(Saved data entries)
---

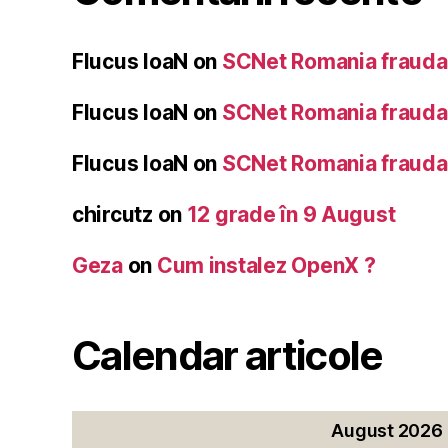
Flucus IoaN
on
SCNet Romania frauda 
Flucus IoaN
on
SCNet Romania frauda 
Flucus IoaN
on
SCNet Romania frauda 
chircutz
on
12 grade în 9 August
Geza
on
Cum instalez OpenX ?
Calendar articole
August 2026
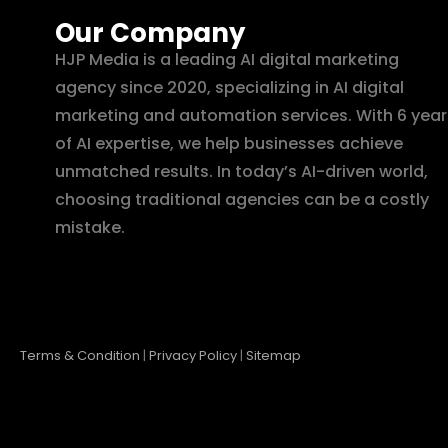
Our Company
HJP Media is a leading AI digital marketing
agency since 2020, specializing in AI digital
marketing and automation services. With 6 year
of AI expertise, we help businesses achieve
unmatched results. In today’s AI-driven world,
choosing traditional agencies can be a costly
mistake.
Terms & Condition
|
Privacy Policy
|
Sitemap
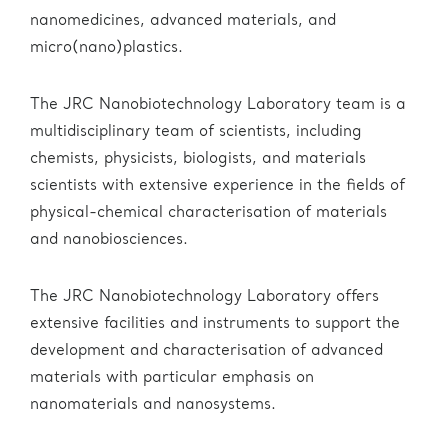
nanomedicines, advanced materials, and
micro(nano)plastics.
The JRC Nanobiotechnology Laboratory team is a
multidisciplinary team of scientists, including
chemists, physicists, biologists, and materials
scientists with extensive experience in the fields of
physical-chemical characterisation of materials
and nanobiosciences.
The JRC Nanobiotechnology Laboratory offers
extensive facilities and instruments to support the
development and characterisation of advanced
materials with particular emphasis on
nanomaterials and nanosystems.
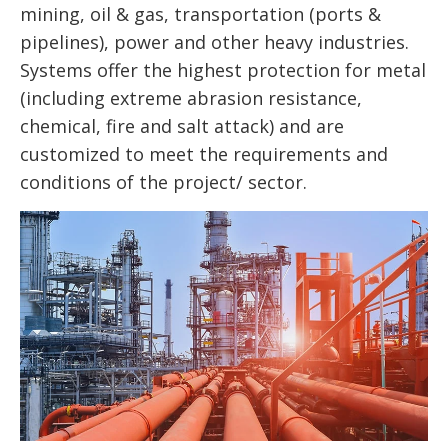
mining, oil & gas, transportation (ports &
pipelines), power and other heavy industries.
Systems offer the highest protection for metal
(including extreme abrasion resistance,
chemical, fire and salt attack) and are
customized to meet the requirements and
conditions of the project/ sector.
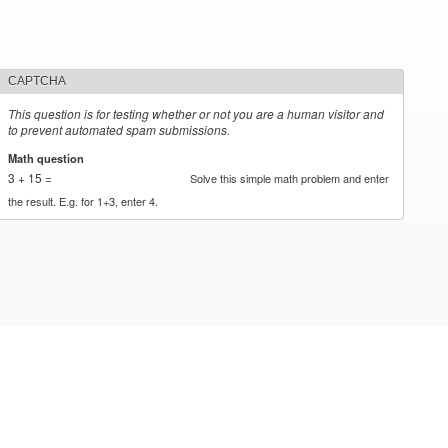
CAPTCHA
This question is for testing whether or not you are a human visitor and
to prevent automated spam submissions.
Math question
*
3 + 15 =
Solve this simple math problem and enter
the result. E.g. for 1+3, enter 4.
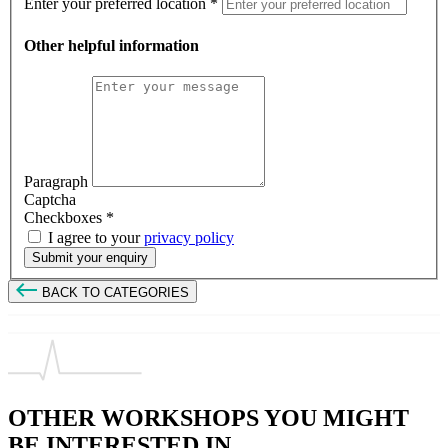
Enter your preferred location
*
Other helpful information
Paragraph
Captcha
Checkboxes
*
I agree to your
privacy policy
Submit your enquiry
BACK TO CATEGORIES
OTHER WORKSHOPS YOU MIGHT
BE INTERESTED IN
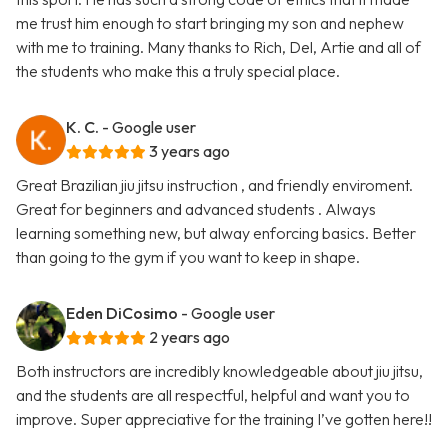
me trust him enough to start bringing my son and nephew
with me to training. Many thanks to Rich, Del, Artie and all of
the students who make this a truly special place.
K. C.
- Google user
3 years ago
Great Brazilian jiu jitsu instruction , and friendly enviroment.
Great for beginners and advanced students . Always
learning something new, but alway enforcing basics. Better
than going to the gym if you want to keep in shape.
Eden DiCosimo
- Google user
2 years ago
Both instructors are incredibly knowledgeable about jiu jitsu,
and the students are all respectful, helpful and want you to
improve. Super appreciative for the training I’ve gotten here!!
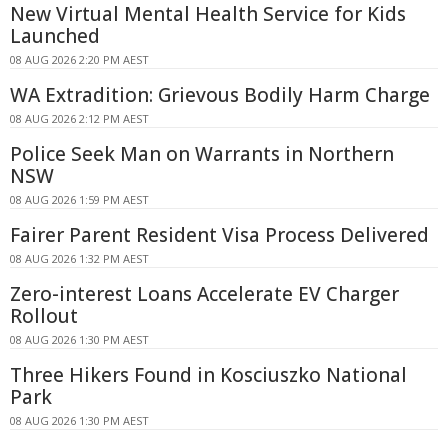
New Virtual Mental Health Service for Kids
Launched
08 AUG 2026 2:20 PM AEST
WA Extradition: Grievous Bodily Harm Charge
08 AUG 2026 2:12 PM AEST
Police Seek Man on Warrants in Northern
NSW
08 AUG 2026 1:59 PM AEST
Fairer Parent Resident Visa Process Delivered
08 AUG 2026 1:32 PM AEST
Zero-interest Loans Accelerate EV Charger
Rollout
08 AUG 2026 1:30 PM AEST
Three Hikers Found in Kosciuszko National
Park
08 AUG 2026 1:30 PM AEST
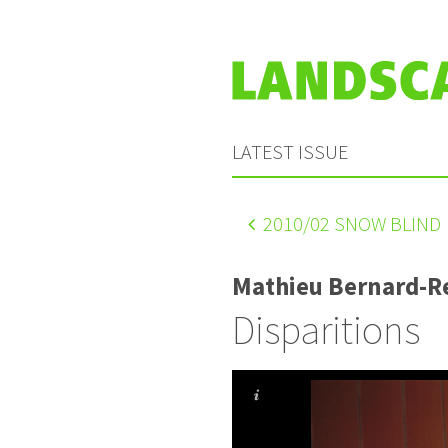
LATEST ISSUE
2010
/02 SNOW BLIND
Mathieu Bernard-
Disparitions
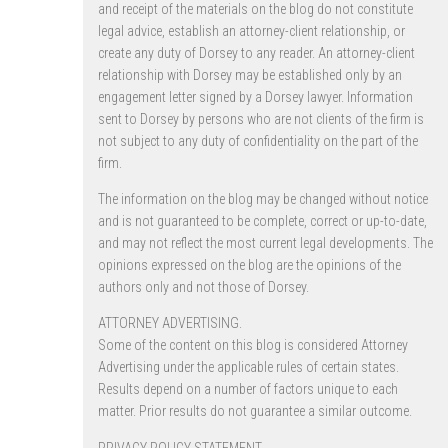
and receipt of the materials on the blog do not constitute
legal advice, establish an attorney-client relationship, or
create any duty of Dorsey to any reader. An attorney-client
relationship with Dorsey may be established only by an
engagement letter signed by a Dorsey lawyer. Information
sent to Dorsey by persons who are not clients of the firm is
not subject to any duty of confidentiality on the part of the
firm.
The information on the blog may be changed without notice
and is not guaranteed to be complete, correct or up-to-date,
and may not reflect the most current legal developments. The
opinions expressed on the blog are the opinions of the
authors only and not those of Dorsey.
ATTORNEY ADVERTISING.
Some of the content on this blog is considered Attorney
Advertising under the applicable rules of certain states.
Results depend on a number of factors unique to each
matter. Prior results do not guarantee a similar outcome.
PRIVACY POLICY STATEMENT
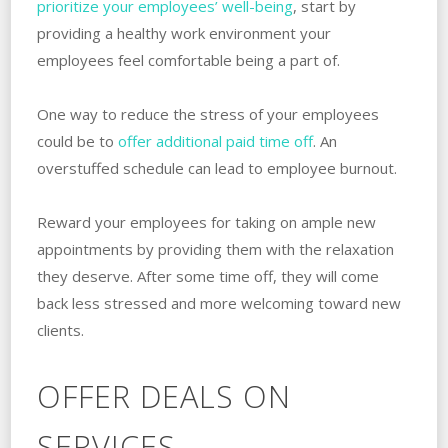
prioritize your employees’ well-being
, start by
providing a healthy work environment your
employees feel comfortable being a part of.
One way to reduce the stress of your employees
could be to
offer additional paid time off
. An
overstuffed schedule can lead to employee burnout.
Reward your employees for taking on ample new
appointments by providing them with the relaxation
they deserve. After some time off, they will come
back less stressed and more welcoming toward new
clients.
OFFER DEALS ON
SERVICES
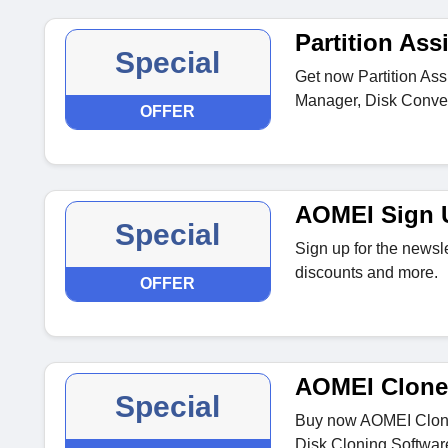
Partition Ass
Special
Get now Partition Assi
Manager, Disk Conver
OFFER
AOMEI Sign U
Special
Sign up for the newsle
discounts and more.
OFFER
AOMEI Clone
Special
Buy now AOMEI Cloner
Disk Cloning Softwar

---

[EXERCISE PROMPT] Find the lines above that hold "time", then copy each of them.

[TASK SOLUTION]
offer additional paid time off
they deserve. After some time off, they will come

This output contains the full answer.